• [DATASET RECORDS]:
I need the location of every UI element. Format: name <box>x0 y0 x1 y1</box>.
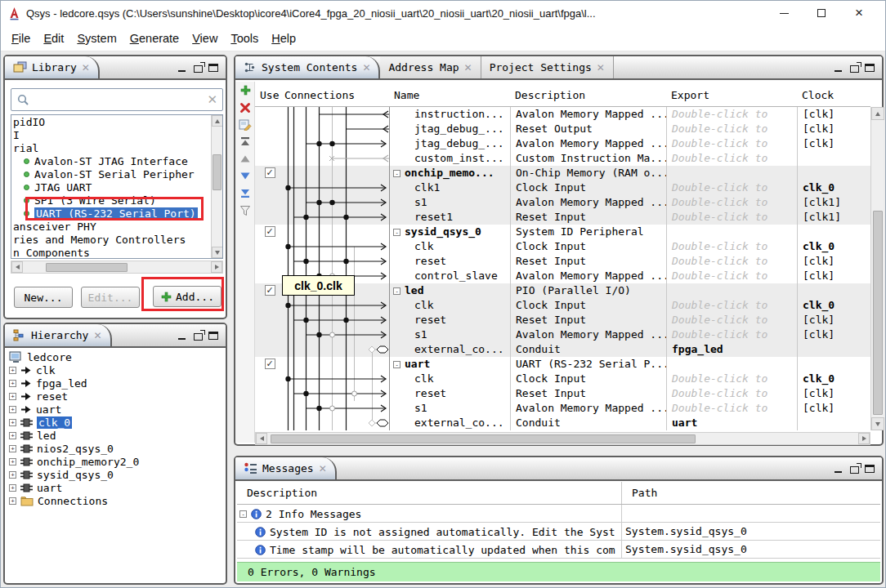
export-cell[interactable]: Double-click to <box>666 298 797 313</box>
add-icon[interactable] <box>235 82 255 99</box>
clock-cell[interactable]: [clk] <box>797 313 870 327</box>
export-cell[interactable]: Double-click to <box>666 122 797 136</box>
scroll-thumb[interactable] <box>46 263 128 272</box>
clock-cell[interactable] <box>797 225 870 239</box>
message-row[interactable]: Time stamp will be automatically updated… <box>237 541 880 559</box>
window-minimize-button[interactable] <box>765 1 803 25</box>
expand-plus-icon[interactable]: + <box>9 393 16 400</box>
connections-cell[interactable] <box>280 210 389 225</box>
library-list-hscrollbar[interactable] <box>11 261 223 274</box>
scroll-left-icon[interactable] <box>11 261 23 273</box>
table-row[interactable]: external_co...Conduitfpga_led <box>255 342 870 357</box>
collapse-minus-icon[interactable]: - <box>393 170 400 177</box>
scroll-thumb[interactable] <box>213 154 222 190</box>
float-panel-icon[interactable] <box>194 333 203 341</box>
connections-cell[interactable] <box>280 195 389 210</box>
clock-cell[interactable]: clk_0 <box>797 372 870 386</box>
library-item[interactable]: I <box>11 128 211 141</box>
library-item[interactable]: SPI (3 Wire Serial) <box>11 194 211 207</box>
tab-library[interactable]: Library ✕ <box>5 56 100 78</box>
hierarchy-item-fpga_led[interactable]: +fpga_led <box>7 376 224 390</box>
scroll-down-icon[interactable] <box>212 247 223 258</box>
export-cell[interactable] <box>666 166 797 180</box>
library-item[interactable]: n Components <box>11 246 211 259</box>
clock-cell[interactable]: [clk1] <box>797 210 870 225</box>
hierarchy-item-reset[interactable]: +reset <box>7 390 224 403</box>
name-cell[interactable]: jtag_debug_... <box>389 122 510 136</box>
minimize-panel-icon[interactable] <box>834 63 844 72</box>
table-row[interactable]: jtag_debug_...Reset OutputDouble-click t… <box>255 122 870 136</box>
edit-button[interactable]: Edit... <box>81 287 140 308</box>
collapse-minus-icon[interactable]: - <box>393 361 400 368</box>
connections-cell[interactable] <box>280 166 389 180</box>
menu-help[interactable]: Help <box>265 32 302 45</box>
remove-icon[interactable] <box>235 99 255 116</box>
maximize-panel-icon[interactable] <box>208 332 218 340</box>
name-cell[interactable]: clk <box>389 239 510 254</box>
float-panel-icon[interactable] <box>850 65 859 73</box>
scroll-up-icon[interactable] <box>212 115 223 127</box>
name-cell[interactable]: -led <box>389 283 510 298</box>
scroll-up-icon[interactable] <box>871 107 884 120</box>
export-cell[interactable]: Double-click to <box>666 107 797 122</box>
name-cell[interactable]: -onchip_memo... <box>389 166 510 180</box>
window-maximize-button[interactable] <box>803 1 840 25</box>
maximize-panel-icon[interactable] <box>208 64 218 72</box>
clock-cell[interactable]: [clk] <box>797 254 870 269</box>
table-row[interactable]: ✓-uartUART (RS-232 Serial P... <box>255 357 870 372</box>
table-row[interactable]: ✓-sysid_qsys_0System ID Peripheral <box>255 225 870 239</box>
export-cell[interactable]: Double-click to <box>666 313 797 327</box>
table-row[interactable]: clkClock InputDouble-click toclk_0 <box>255 298 870 313</box>
expand-plus-icon[interactable]: + <box>9 367 16 374</box>
export-cell[interactable]: Double-click to <box>666 372 797 386</box>
scroll-thumb[interactable] <box>271 434 696 443</box>
collapse-minus-icon[interactable]: - <box>393 287 400 295</box>
connections-cell[interactable] <box>280 327 389 342</box>
close-icon[interactable]: ✕ <box>82 62 90 74</box>
name-cell[interactable]: reset <box>389 386 510 401</box>
tab-project-settings[interactable]: Project Settings✕ <box>481 56 614 78</box>
collapse-minus-icon[interactable]: - <box>239 510 247 518</box>
table-row[interactable]: ✓-onchip_memo...On-Chip Memory (RAM o... <box>255 166 870 180</box>
table-row[interactable]: instruction...Avalon Memory Mapped ...Do… <box>255 107 870 122</box>
clock-cell[interactable]: [clk] <box>797 136 870 151</box>
table-row[interactable]: s1Avalon Memory Mapped ...Double-click t… <box>255 327 870 342</box>
table-row[interactable]: external_co...Conduituart <box>255 416 870 430</box>
expand-plus-icon[interactable]: + <box>9 458 16 466</box>
tab-messages[interactable]: Messages ✕ <box>235 457 337 479</box>
library-item[interactable]: Avalon-ST JTAG Interface <box>11 154 211 167</box>
move-top-icon[interactable] <box>235 133 255 150</box>
filter-icon[interactable] <box>235 202 255 219</box>
name-cell[interactable]: s1 <box>389 327 510 342</box>
name-cell[interactable]: reset <box>389 254 510 269</box>
clock-cell[interactable]: clk_0 <box>797 180 870 195</box>
export-cell[interactable] <box>666 357 797 372</box>
expand-plus-icon[interactable]: + <box>9 419 16 426</box>
name-cell[interactable]: external_co... <box>389 342 510 357</box>
messages-group-row[interactable]: -2 Info Messages <box>237 505 880 523</box>
clear-search-icon[interactable]: ✕ <box>207 92 217 107</box>
float-panel-icon[interactable] <box>850 466 859 474</box>
hierarchy-item-sysid_qsys_0[interactable]: +sysid_qsys_0 <box>7 468 224 481</box>
table-row[interactable]: resetReset InputDouble-click to[clk] <box>255 254 870 269</box>
connections-cell[interactable] <box>280 122 389 136</box>
clock-cell[interactable]: clk_0 <box>797 239 870 254</box>
scroll-left-icon[interactable] <box>256 433 267 444</box>
name-cell[interactable]: clk1 <box>389 180 510 195</box>
connections-cell[interactable] <box>280 225 389 239</box>
name-cell[interactable]: custom_inst... <box>389 151 510 166</box>
scroll-thumb[interactable] <box>873 211 883 415</box>
expand-plus-icon[interactable]: + <box>9 471 16 479</box>
new-button[interactable]: New... <box>14 287 73 308</box>
hierarchy-item-connections[interactable]: +Connections <box>7 494 224 507</box>
clock-cell[interactable]: clk_0 <box>797 298 870 313</box>
close-icon[interactable]: ✕ <box>362 62 370 74</box>
minimize-panel-icon[interactable] <box>834 464 844 473</box>
export-cell[interactable]: Double-click to <box>666 254 797 269</box>
move-up-icon[interactable] <box>235 150 255 167</box>
name-cell[interactable]: reset <box>389 313 510 327</box>
library-item[interactable]: rial <box>11 141 211 154</box>
clock-cell[interactable]: [clk] <box>797 386 870 401</box>
float-panel-icon[interactable] <box>194 65 203 73</box>
clock-cell[interactable] <box>797 342 870 357</box>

• [WHAT IS BEING ASKED]: Return each line of the entries that holds the string "thumb".

• [SOLUTION FOR THIS EXERCISE]:
scroll-thumb[interactable] <box>46 263 128 272</box>
scroll-thumb[interactable] <box>213 154 222 190</box>
scroll-thumb[interactable] <box>271 434 696 443</box>
scroll-thumb[interactable] <box>873 211 883 415</box>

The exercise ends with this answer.